Problem —
Every line of the entries that holds the word "adelante" is to be copied.

Recorded information —

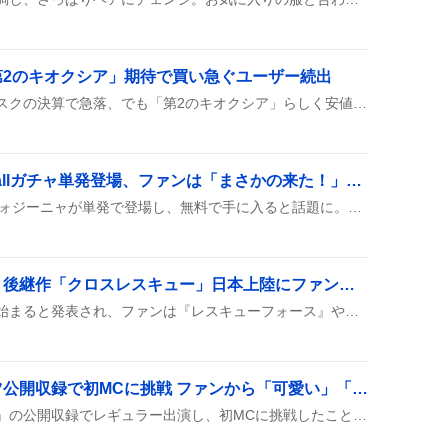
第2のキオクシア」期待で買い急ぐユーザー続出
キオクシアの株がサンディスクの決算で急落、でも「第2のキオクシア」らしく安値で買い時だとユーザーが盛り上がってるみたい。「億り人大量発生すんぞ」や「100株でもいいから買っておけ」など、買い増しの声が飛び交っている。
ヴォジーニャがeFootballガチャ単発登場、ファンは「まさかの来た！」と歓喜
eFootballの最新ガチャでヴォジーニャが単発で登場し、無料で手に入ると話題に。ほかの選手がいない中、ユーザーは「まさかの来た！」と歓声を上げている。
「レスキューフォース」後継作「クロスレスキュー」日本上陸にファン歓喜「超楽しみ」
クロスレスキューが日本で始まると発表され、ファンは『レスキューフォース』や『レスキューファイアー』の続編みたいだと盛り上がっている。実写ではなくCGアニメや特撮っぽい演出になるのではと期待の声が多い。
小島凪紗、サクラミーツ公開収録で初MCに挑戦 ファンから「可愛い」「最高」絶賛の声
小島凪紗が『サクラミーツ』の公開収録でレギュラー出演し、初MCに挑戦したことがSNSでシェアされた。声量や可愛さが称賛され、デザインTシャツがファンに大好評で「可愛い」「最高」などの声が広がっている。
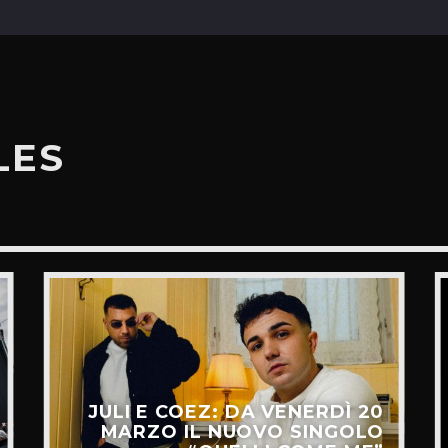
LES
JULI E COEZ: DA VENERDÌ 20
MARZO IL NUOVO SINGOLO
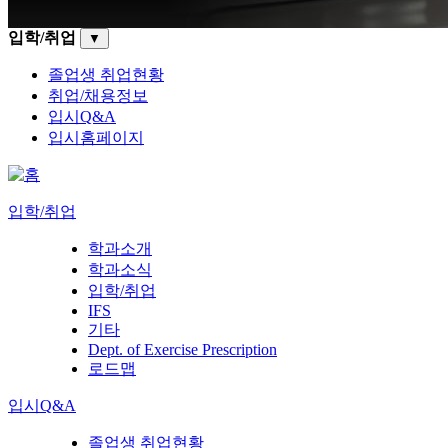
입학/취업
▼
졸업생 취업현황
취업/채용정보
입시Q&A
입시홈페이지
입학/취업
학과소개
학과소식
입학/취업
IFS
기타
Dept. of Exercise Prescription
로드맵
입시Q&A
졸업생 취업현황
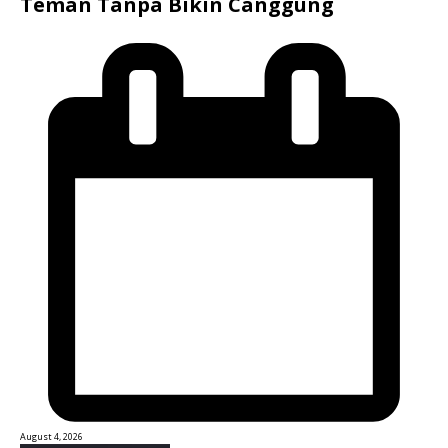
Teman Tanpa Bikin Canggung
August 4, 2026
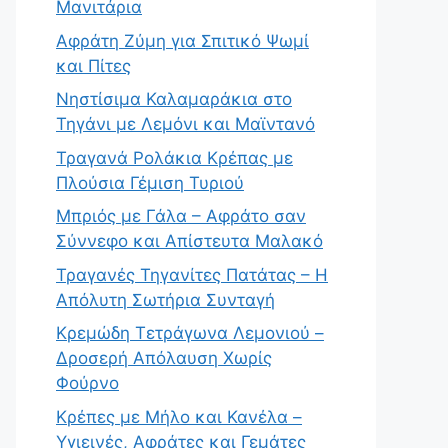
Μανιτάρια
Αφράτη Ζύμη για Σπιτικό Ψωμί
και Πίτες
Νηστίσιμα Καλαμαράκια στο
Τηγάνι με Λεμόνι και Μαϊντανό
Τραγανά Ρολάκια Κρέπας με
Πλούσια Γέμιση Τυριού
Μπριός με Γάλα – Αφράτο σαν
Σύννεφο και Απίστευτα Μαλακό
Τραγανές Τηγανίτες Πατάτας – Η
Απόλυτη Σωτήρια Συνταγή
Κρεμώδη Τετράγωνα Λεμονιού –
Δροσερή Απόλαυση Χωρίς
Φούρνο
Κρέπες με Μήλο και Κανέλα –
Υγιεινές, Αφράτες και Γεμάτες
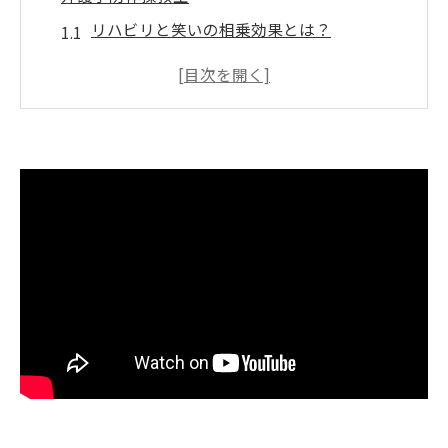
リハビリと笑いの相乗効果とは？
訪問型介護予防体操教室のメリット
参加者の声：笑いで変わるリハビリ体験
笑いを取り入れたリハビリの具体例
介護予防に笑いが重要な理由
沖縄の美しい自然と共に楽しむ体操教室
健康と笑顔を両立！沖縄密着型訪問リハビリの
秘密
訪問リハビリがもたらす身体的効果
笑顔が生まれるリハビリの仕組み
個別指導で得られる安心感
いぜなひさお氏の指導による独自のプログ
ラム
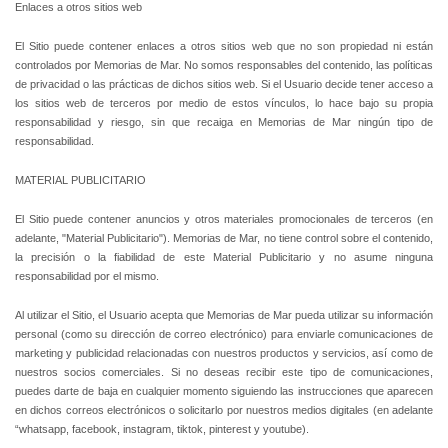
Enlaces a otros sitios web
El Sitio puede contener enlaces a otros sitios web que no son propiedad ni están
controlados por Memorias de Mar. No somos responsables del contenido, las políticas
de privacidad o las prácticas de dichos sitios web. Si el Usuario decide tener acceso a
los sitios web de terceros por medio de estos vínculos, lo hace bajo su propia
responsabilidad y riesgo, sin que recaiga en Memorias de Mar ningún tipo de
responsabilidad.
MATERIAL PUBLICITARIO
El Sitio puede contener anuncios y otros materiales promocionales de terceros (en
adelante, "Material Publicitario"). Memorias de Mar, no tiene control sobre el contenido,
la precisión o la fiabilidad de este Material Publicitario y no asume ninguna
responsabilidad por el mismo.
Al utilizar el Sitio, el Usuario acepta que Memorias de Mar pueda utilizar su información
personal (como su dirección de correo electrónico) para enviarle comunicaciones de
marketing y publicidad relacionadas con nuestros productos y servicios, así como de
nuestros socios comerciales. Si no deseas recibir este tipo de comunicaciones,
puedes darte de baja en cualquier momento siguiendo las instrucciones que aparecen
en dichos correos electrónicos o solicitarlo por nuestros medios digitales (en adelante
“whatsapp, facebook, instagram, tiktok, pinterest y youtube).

...

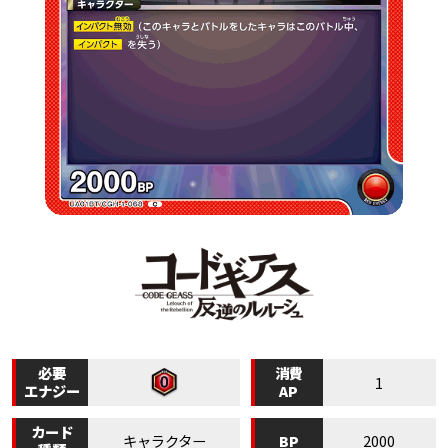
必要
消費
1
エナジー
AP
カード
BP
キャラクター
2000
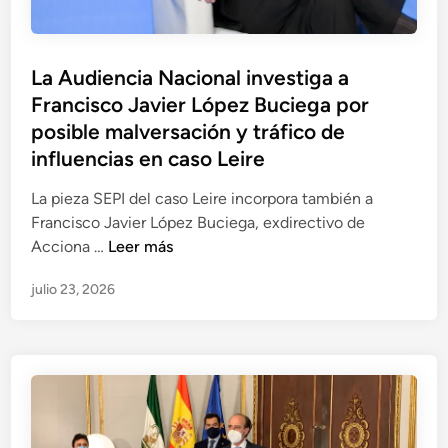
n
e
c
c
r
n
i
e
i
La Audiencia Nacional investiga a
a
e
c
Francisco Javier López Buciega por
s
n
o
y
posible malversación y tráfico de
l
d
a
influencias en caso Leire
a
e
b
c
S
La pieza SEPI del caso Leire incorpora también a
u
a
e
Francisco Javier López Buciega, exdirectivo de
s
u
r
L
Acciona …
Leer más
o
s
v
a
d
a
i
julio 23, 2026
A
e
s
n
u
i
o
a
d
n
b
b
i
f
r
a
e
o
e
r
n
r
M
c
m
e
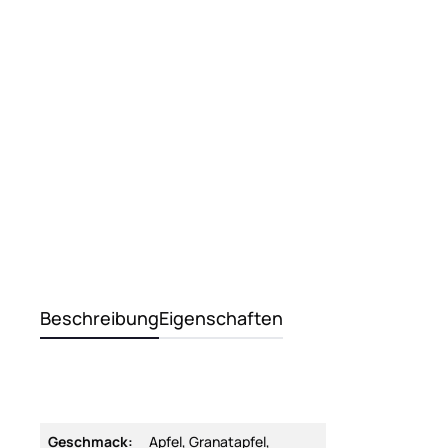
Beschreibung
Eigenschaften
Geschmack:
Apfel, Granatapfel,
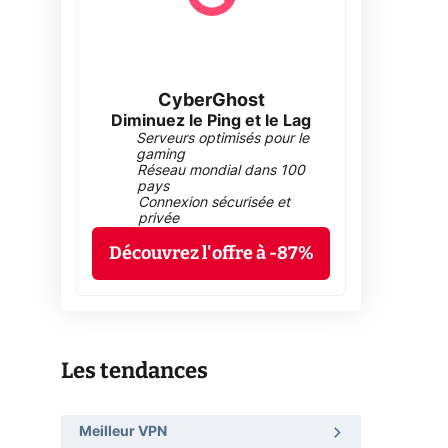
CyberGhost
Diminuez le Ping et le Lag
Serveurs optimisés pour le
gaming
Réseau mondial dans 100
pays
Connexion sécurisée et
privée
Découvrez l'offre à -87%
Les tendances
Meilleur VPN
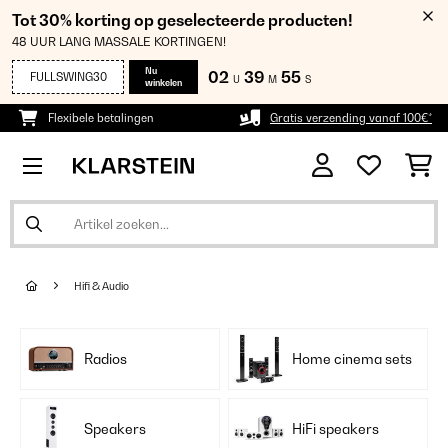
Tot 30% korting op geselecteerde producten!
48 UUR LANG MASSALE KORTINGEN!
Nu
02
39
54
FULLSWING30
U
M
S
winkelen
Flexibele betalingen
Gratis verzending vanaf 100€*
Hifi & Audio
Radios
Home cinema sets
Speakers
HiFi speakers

The completed task —
adelante, "Material Publicitario"). Memorias de Mar, no tiene control sobre el contenido,
en dichos correos electrónicos o solicitarlo por nuestros medios digitales (en adelante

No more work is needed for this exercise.